*** Opening DATA TO EXAMINE ***

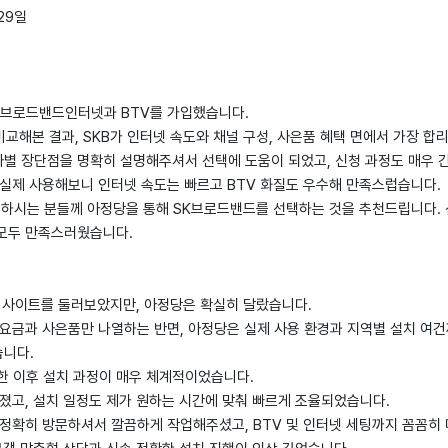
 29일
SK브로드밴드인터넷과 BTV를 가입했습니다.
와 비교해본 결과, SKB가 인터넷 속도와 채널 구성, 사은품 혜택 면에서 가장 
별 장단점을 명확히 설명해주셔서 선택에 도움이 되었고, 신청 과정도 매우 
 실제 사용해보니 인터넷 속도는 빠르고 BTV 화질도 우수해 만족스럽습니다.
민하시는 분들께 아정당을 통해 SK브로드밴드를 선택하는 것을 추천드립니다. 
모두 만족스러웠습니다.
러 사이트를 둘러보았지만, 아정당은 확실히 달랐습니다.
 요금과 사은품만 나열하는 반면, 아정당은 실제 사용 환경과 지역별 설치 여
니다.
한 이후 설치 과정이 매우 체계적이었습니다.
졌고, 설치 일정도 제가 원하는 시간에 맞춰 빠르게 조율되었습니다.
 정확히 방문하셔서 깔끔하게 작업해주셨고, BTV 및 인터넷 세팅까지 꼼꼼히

*** Closing DATA TO EXAMINE ***
*** Opening DATA TO EXAMINE ***

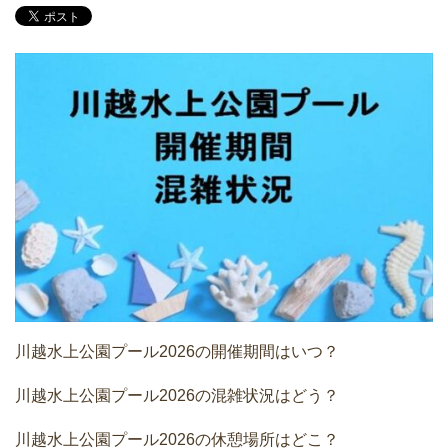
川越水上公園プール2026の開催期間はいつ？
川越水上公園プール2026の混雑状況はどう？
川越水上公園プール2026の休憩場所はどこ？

*** Closing DATA TO EXAMINE ***

▸ PROBLEM DESCRIPTION
Write down exactly the span of lines above from the one containing "민하시는 분들께 아정당을 통해 SK브로드밴드를 선택하는 것을 추천드립니다." to the one containing "정확히 방문하셔서 깔끔하게 작업해주셨고, BTV 및 인터넷 세팅까지 꼼꼼히", both ends included.

▸ TASK RESPONSE
민하시는 분들께 아정당을 통해 SK브로드밴드를 선택하는 것을 추천드립니다. 
모두 만족스러웠습니다.
러 사이트를 둘러보았지만, 아정당은 확실히 달랐습니다.
 요금과 사은품만 나열하는 반면, 아정당은 실제 사용 환경과 지역별 설치 여
니다.
한 이후 설치 과정이 매우 체계적이었습니다.
졌고, 설치 일정도 제가 원하는 시간에 맞춰 빠르게 조율되었습니다.
 정확히 방문하셔서 깔끔하게 작업해주셨고, BTV 및 인터넷 세팅까지 꼼꼼히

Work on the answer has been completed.